Based on this data, one may also conclude that physicians are referring patients to more efficient and cost-effective settings in spite of or lack thereof of the ownership which has not been determined.[1,2] The assumption that care for Medicaid patients may be reimbursed less than that paid for by third-party insurers for the same conditions in surgery centers is not proven.[3] Further, the differences may be based on the specialty, convenience with the office located adjacent to the surgery center, and efficiency and sickness profiles of patients. Evaluation of two surgery centers, specializing in interventional pain management with a drawing area of 250,000 population to each in Kentucky and Illinois, showed different results with Medicaid patient populations varying from 2004 to 2007 of 14% to 17% in Kentucky and 31% to 49% in Illinois.
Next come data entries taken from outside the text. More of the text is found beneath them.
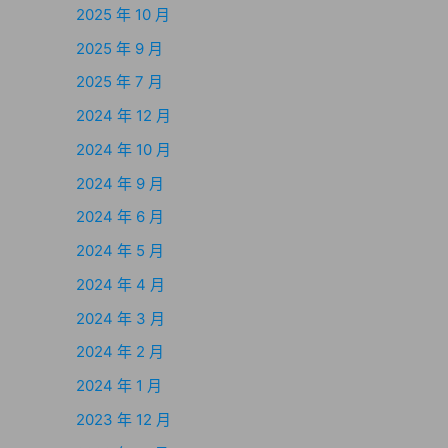
2025 年 10 月
2025 年 9 月
2025 年 7 月
2024 年 12 月
2024 年 10 月
2024 年 9 月
2024 年 6 月
2024 年 5 月
2024 年 4 月
2024 年 3 月
2024 年 2 月
2024 年 1 月
2023 年 12 月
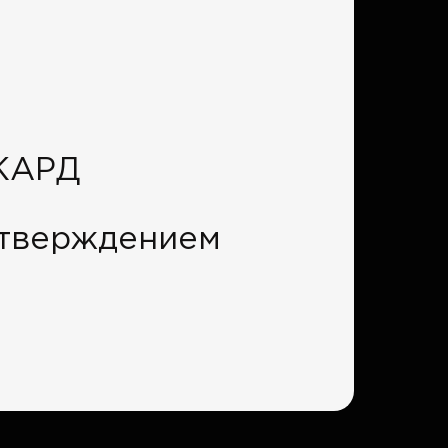
ИКАРД
дтверждением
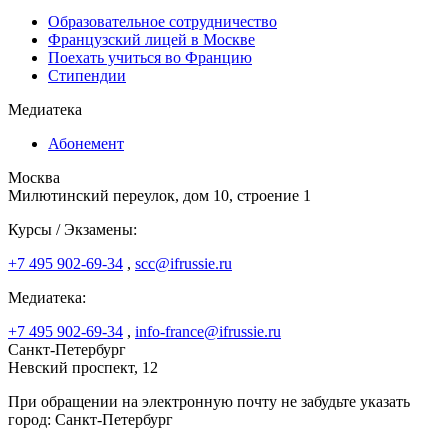
Образовательное сотрудничество
Французский лицей в Москве
Поехать учиться во Францию
Стипендии
Медиатека
Абонемент
Москва
Милютинский переулок, дом 10, строение 1
Курсы / Экзамены:
+7 495 902-69-34
,
scc@ifrussie.ru
Медиатека:
+7 495 902-69-34
,
info-france@ifrussie.ru
Санкт-Петербург
Невский проспект, 12
При обращении на электронную почту не забудьте указать
город: Санкт-Петербург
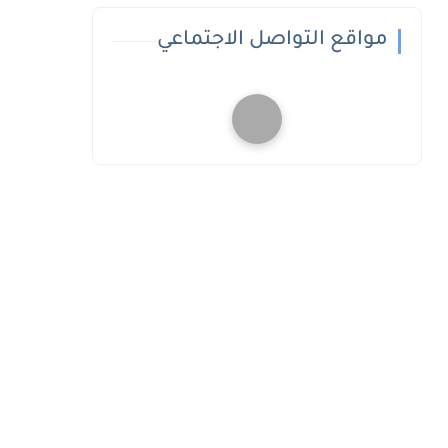
مواقع التواصل الاجتماعي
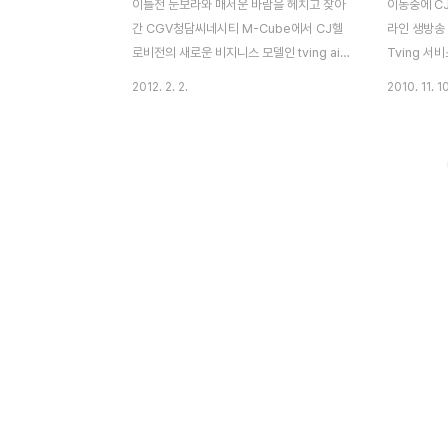
이틀전 눈보라와 매서운 바람을 헤치고 찾아
이동중에 CJ
간 CGV청담씨네시티 M-Cube에서 CJ헬
라인 생방송
로비전의 새로운 비지니스 모델인 tving air
Tving 
발표가 있었습니다. 예전 학창시절에는 HFC
르겠는데요. 저
2012. 2. 2.
2010. 11. 10
Network(Hybrid Fiber Coaxial) 형태로
서비스를 2
인터넷 그리고 방송서비스를 한다라고 배웠
억이 납니다.
고, DTV에 대한 구조와 원리를 배웠는데 이
타서비스 중
젠 그런 시대도 지나가고 새로운 플랫폼 시대
비스였죠. 
가 우리 생활 속에 이미 구현되고 있습니다.
사업자들의 
그리고 개인적으로는 CJ헬로비전 행보에 대
불과 1~2
해 관심을 가지고 있었는데 tving이 나오기
례만 언급되
이전 CBT 형태로 PC에서 실시간 방송 서비
에도 서비스
스를 2008~9년도에 이미 진행한바가 있습
지않고 다양
니다. Hellotvi.com 라는 서비스를 그 당시
다. 지난주 
케이블 가입자를 대상으로 베타서비스 중이
션을 다운받
며 무료로 제공되고 있었던 서비스..
이드 마켓에
네요 그래서 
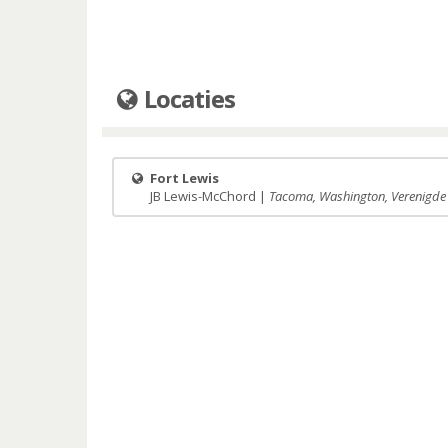
Locaties
Fort Lewis
JB Lewis-McChord |
Tacoma, Washington, Verenigde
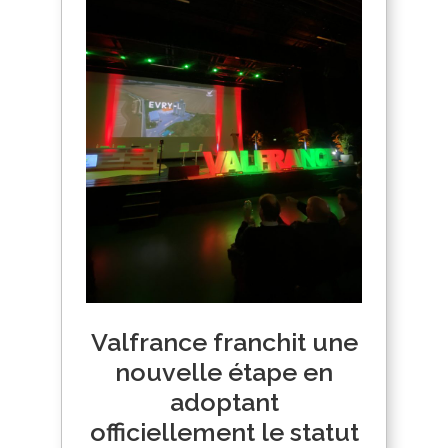
Valfrance franchit une
nouvelle étape en
adoptant
officiellement le statut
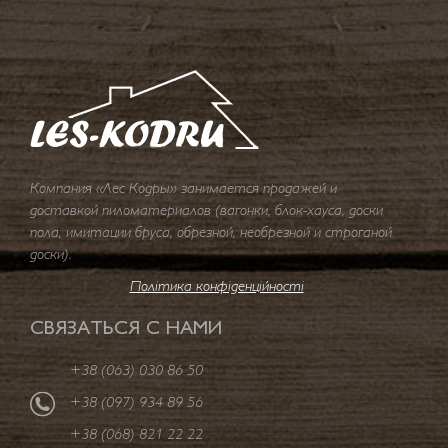
Компания «Лес Кодры» занимается продажей и
доставкой пиломатериалов (вагонки, блок-хауса, доски
пола, имитации бруса, обрезной, необрезной и строганой
доски).
Політика конфіденційності
СВЯЗАТЬСЯ С НАМИ
+38 (063) 030 86 50
+38 (097) 934 89 56
+38 (068) 821 22 22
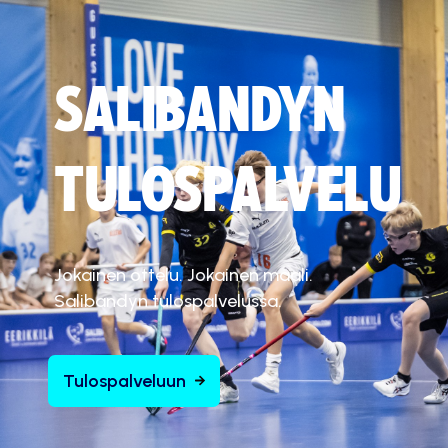
SALIBANDYN
TULOSPALVELU
Jokainen ottelu. Jokainen maali.
Salibandyn tulospalvelussa.
Tulospalveluun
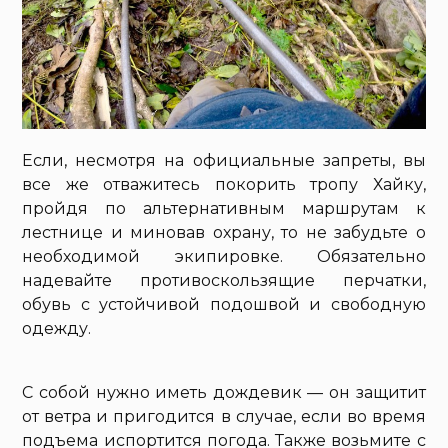
Если, несмотря на официальные запреты, вы
все же отважитесь покорить тропу Хайку,
пройдя по альтернативным маршрутам к
лестнице и миновав охрану, то не забудьте о
необходимой экипировке. Обязательно
надевайте противоскользящие перчатки,
обувь с устойчивой подошвой и свободную
одежду.
С собой нужно иметь дождевик — он защитит
от ветра и пригодится в случае, если во время
подъема испортится погода. Также возьмите с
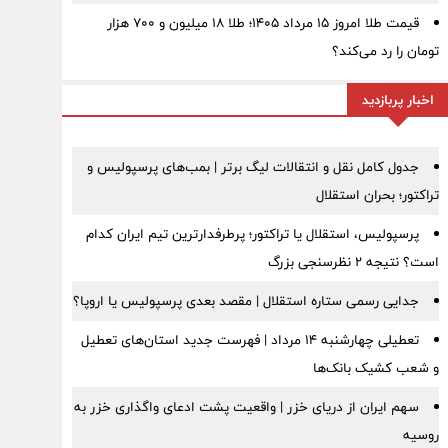
قیمت طلا امروز ۱۵ مرداد ۱۴۰۵؛ طلا ۱۸ میلیون و ۷۰۰ هزار
تومان را رد می‌کند؟
اخبار پربازدید
جدول کامل نقل و انتقالات لیگ برتر | بمب‌های پرسپولیس و
تراکتور؛ بحران استقلال
پرسپولیس، استقلال یا تراکتور؛ پرطرفدارترین تیم ایران کدام
است؟ نتیجه ۲ نظرسنجی بزرگ
جدایی رسمی ستاره استقلال | مقصد بعدی پرسپولیس یا اروپا؟
تعطیلی چهارشنبه ۱۴ مرداد | فهرست جدید استان‌های تعطیل
و شعب کشیک بانک‌ها
سهم ایران از دریای خزر | واقعیت پشت ادعای واگذاری خزر به
روسیه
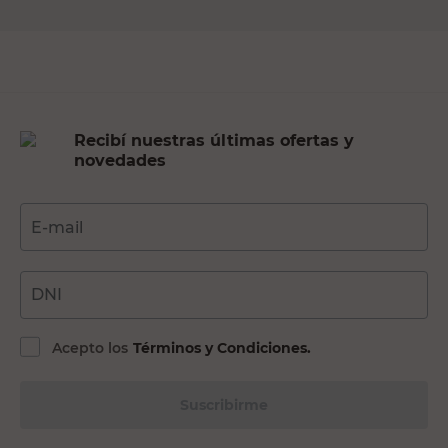
Recibí nuestras últimas ofertas y
novedades
E-mail
DNI
Acepto los
Términos y Condiciones.
Suscribirme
Similarly, the Medicare population varied from 43% to 46% in Kentucky and 34% to 36% in Illinois. Thus, these results may not be generalizable.

REFERENCES

1. L. Manchikanti and M.V. Boswell. Interventional techniques in ambulatory surgical centers: A look at the new payment system. Pain Physician 10, no. 5 (2007): 627-650.

2. L. Manchikanti, and E.B. McMahon. Physician refer thyself: Is Stark II, Phase III the final voyage? Health Policy Update. Pain Physician 10, no. 6 (2007): 725-741.

3. Anderson GF. From 'soak the rich' to 'soak the poor': Recent trends in hospital pricing. Health Aff (Millwood) 2007; 26:780-789.